The Public Health Service Act granted the original authority for scientists and special consultants to be appointed "without regard to the civil-service laws", known as a Title 42 appointment.

During COVID-19 pandemic, section has been used for Title 42 expulsion.

==Amendments==
It has since been amended many times. Some of these amendments are:
- Family Planning Services and Population Research Act of 1970 , which established Title X of the Public Health Service Act, dedicated to providing family planning services for those in need.
- National Cancer Act of 1971
- Health Insurance Portability and Accountability Act of 1996
- Health Center Consolidation Act of 1996
- National Institute of Biomedical Imaging and Bioengineering Establishment Act of 2000
- Muscular Dystrophy Community Assistance Research and Education Amendments of 2001
- Hematological Cancer Research Investment and Education Act of 2001
- Newborn Screening Saves Lives Act of 2007
- Patient Protection and Affordable Care Act of 2010
- Pandemic and All-Hazards Preparedness Reauthorization Act of 2013 (H.R. 307; 113th Congress)

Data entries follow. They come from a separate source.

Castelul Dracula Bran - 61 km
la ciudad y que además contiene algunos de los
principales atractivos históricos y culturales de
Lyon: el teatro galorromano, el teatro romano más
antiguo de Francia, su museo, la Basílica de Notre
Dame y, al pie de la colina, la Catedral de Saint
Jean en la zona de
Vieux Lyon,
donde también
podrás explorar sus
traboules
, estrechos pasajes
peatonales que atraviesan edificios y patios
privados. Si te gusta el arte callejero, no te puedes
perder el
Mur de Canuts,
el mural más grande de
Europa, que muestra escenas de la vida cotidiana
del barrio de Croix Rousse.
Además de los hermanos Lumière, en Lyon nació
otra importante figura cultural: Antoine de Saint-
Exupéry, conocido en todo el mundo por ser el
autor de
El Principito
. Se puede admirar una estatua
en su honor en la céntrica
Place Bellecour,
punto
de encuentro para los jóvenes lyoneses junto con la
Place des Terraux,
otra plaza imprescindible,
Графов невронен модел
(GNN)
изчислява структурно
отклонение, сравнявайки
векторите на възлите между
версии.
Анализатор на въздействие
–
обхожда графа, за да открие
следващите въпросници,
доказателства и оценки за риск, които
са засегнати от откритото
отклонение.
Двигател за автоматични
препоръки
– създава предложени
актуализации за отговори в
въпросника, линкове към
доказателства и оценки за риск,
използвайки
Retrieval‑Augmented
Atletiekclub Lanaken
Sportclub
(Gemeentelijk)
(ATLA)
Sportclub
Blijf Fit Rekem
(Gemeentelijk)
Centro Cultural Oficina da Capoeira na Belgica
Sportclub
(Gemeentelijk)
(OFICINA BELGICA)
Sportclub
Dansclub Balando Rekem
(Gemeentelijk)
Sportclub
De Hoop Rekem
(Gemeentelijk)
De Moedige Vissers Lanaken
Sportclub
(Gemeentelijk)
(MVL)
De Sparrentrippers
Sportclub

- Suicide Training and Awareness Nationally Delivered for Universal Prevention Act of 2021 (S. 1543; 117th Congress)

== Proposed amendments ==
Other attempted amendments to the act have been proposed but failed:
- Stem Cell Research Enhancement Acts of 2005 and 2007
- 115TH CONGRESS 1ST SESSION H. R. 708 To amend title XXVII of the Public Health Service Act to change the permissible age variation in health insurance premium rates.
- One proposal to amend the Public Health Service Act is the Veteran Emergency Medical Technician Support Act of 2013, a bill in the 113th United States Congress. The bill was introduced on January 14, 2013 by Rep. Adam Kinzinger (R-IL). It passed the United States House of Representatives on February 12, 2013 by a voice vote, indicating that it was generally non-controversial. The Bill would amend the Public Health Service Act to direct the Secretary of Health and Human Services (HHS) to establish a demonstration program for states with a shortage of emergency medical technicians (EMTs) to streamline state requirements and procedures to assist veterans who completed military EMT training while serving in the Armed Forces to meet state EMT certification, licensure, and other requirements. The bill still needs to pass in the United States Senate and be signed by the President of the United States before it would become law.

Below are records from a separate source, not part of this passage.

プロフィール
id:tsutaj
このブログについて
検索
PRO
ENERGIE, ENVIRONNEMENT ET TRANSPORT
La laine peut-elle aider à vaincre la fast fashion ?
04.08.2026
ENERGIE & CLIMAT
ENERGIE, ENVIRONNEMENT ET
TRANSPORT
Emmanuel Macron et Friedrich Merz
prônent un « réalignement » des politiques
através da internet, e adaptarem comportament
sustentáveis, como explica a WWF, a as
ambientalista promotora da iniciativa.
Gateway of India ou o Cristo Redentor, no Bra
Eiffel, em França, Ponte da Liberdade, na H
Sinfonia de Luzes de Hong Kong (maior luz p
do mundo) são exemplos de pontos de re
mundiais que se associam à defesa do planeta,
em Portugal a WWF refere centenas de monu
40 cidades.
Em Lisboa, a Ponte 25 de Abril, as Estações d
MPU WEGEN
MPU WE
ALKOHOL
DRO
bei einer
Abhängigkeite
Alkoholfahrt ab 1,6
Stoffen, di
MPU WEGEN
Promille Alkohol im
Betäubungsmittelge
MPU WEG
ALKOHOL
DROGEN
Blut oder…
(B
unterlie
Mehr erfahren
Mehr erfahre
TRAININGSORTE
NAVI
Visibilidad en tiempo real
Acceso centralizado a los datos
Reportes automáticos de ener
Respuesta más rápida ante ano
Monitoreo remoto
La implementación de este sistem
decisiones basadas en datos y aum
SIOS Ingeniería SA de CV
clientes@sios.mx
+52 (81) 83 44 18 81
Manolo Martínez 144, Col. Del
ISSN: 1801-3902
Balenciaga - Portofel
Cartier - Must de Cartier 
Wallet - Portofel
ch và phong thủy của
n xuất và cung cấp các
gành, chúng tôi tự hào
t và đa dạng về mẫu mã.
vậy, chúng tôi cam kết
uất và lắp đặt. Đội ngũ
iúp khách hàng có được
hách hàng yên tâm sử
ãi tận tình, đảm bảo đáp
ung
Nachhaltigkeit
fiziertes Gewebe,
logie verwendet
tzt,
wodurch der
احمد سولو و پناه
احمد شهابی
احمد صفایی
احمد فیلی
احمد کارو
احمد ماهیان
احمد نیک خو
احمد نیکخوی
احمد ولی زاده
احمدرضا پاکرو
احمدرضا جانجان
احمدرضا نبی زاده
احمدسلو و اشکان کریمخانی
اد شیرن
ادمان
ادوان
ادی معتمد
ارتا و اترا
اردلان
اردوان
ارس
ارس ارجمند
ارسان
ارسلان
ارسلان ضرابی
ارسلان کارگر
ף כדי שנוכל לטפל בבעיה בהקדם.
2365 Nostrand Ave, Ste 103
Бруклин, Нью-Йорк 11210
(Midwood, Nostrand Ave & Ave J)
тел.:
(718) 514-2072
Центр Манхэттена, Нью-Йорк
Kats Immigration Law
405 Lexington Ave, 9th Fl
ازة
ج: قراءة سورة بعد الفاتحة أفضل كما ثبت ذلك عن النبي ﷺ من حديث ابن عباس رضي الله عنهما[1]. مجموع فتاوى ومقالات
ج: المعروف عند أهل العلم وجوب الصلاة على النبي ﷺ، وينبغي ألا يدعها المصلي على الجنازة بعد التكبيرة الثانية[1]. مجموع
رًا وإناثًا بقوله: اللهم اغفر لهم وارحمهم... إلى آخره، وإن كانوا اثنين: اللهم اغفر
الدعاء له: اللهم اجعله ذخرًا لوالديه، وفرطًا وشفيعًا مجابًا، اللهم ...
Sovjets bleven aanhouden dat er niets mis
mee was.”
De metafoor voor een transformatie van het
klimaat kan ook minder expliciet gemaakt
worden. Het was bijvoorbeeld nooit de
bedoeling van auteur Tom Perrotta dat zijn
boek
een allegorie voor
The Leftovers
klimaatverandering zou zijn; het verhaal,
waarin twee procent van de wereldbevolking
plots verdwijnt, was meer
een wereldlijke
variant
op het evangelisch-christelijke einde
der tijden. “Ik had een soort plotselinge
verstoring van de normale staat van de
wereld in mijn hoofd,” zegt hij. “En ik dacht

- The Children's Hospital GME Support Reauthorization Act of 2013 (H.R. 297; 113th Congress) is a bill in the 113th United States Congress that would amend the Public Health Service Act to extend and reauthorize appropriations for payments to children's hospitals for expenses associated with operating approved graduate medical residency training programs. The portion of the Public Health Service Act that would be amended is Section 340E (42 U.S.C. 256e). The amendment would cover Fiscal Years 2013 - 2017. H.R. 297 passed the United States House of Representatives with a vote of 352-50 on February 4, 2013 (Roll no. 32).

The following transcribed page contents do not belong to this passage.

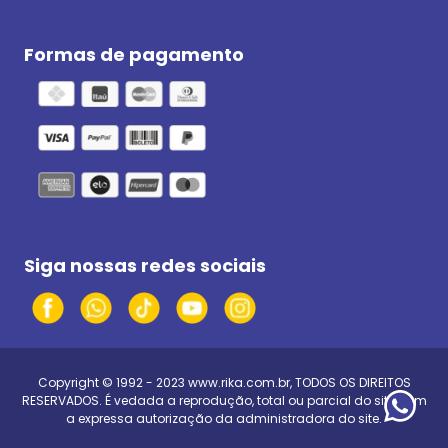
Formas de pagamento
Siga nossas redes sociais
Copyright © 1992 - 2023
www.rika.com.br
, TODOS OS DIREITOS
RESERVADOS. É vedada a reprodução, total ou parcial do site, sem
a expressa autorização da administradora do site.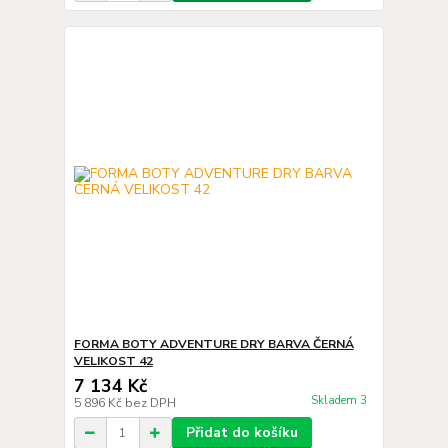
FORMA BOTY ADVENTURE DRY BARVA ČERNÁ
VELIKOST 42
7 134 Kč
Skladem 3
5 896 Kč
bez DPH
Přidat do košíku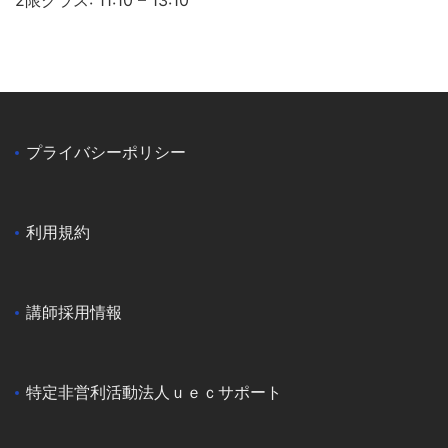
プライバシーポリシー
利用規約
講師採用情報
特定非営利活動法人ｕｅｃサポート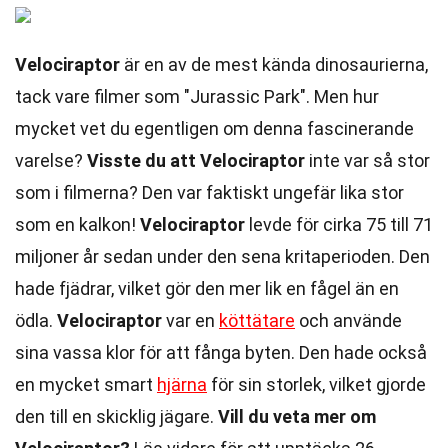
Velociraptor
är en av de mest kända dinosaurierna,
tack vare filmer som "Jurassic Park". Men hur
mycket vet du egentligen om denna fascinerande
varelse?
Visste du att Velociraptor
inte var så stor
som i filmerna? Den var faktiskt ungefär lika stor
som en kalkon!
Velociraptor
levde för cirka 75 till 71
miljoner år sedan under den sena kritaperioden. Den
hade fjädrar, vilket gör den mer lik en fågel än en
ödla.
Velociraptor
var en
köttätare
och använde
sina vassa klor för att fånga byten. Den hade också
en mycket smart
hjärna
för sin storlek, vilket gjorde
den till en skicklig jägare.
Vill du veta mer om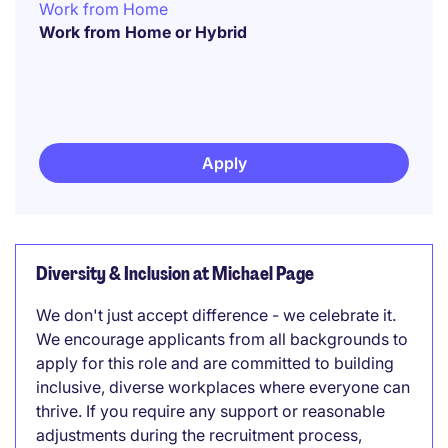
Work from Home
Work from Home or Hybrid
Apply
Diversity & Inclusion at Michael Page
We don't just accept difference - we celebrate it.
We encourage applicants from all backgrounds to
apply for this role and are committed to building
inclusive, diverse workplaces where everyone can
thrive. If you require any support or reasonable
adjustments during the recruitment process,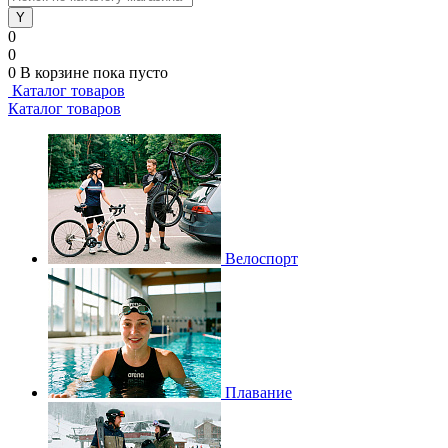
0
0
0
В корзине
пока пусто
Каталог товаров
Каталог товаров
Велоспорт
Плавание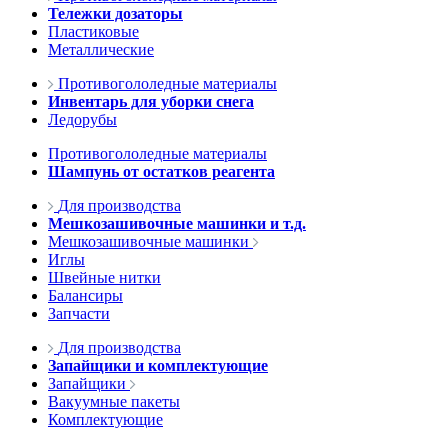
Тележки дозаторы
Пластиковые
Металлические
Противогололедные материалы
Инвентарь для уборки снега
Ледорубы
Противогололедные материалы
Шампунь от остатков реагента
Для производства
Мешкозашивочные машинки и т.д.
Мешкозашивочные машинки
Иглы
Швейные нитки
Балансиры
Запчасти
Для производства
Запайщики и комплектующие
Запайщики
Вакуумные пакеты
Комплектующие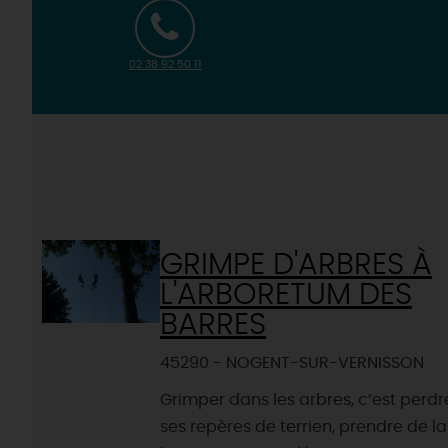
02 38 92 50 11
GRIMPE D'ARBRES À
L'ARBORETUM DES
BARRES
45290 - NOGENT-SUR-VERNISSON
Grimper dans les arbres, c’est perdr
ses repères de terrien, prendre de la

- Emergency Medical Services for Children Reauthorization Act of 2014 (S. 2154; 113th Congress) is a bill in the 113th United States Congress that would amend the Public Health Service Act to reauthorize the Emergency Medical Services for Children Program through FY2019.

==Commentary==
Since the passage of the Act, health services in the US subsequently have been marked by a history of underinvestment that has undermined the public health workforce and support for population health.